Uploading Signed Public Keys

A public key server is a server on the network dedicated to storing the user's public key. send-keys parameter can upload the public key to the server.

gpg --send-keys xxxx --keyserver https://keyserver.ubuntu.com/

where xxxx is the string after pub in the -list-keys result of the previous step, e.g., 33DBF2E0

You can also upload the contents of the above public-key.txt via https://keyserver.ubuntu.com/.

After successful upload, you can query this https://keyserver.ubuntu.com/ by entering 0x33DBF2E0. (Note that it needs to start with 0x)

There is a delay in querying this website, you may need to wait for 1 hour.

generates fingerprint and uploads it to apache user information

Since the public key server has no checking mechanism, anyone can upload a public key in your name, so there is no way to guarantee the reliability of the public key on the server. Usually, you can publish a public key fingerprint on your website and let other people check whether the downloaded public key is genuine or not.

The fingerprint parameter generates a public key fingerprint.
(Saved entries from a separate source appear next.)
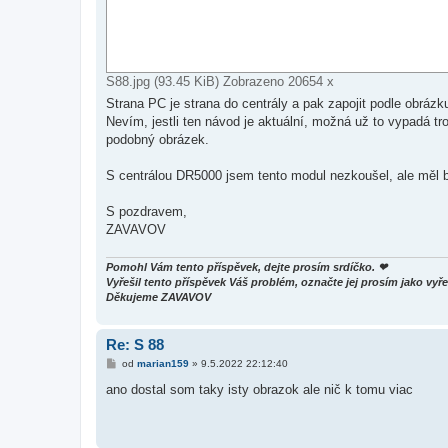
S88.jpg (93.45 KiB) Zobrazeno 20654 x
Strana PC je strana do centrály a pak zapojit podle obráz
Nevím, jestli ten návod je aktuální, možná už to vypadá t
podobný obrázek.
S centrálou DR5000 jsem tento modul nezkoušel, ale měl b
S pozdravem,
ZAVAVOV
Pomohl Vám tento příspěvek, dejte prosím srdíčko. ❤
Vyřešil tento příspěvek Váš problém, označte jej prosím jako v
Děkujeme ZAVAVOV
Re: S 88
P
od
marian159
»
9.5.2022 22:12:40
ř
í
ano dostal som taky isty obrazok ale nič k tomu viac
s
p
ě
v
e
gpg --fingerprint [user-id]

$ gpg --fingerprint xxx-yyyy
pub 4096R/33DBF2E0 2018-12-06
      Key fingerprint = 07AA E690 B01D 1A4B 469B 0BEF 5E29 CE39 33DB F2E0
uid xxx-yyyy (xxx's key) <xxx@apache.org>
sub 4096R/0E8182E6 2018-12-06

Paste the fingerprint above (i.e. 07AA E690 B01D 1A4B 469B 0BEF 5E29 CE39 33DB F2E0) into your own user information at

https://id.apache.org

OpenPGP Public Key Primary Fingerprint:

Note: Each person can have more than one Public Key.

generates keys

Be careful not to delete existing content in the KEYS file, it can only be added.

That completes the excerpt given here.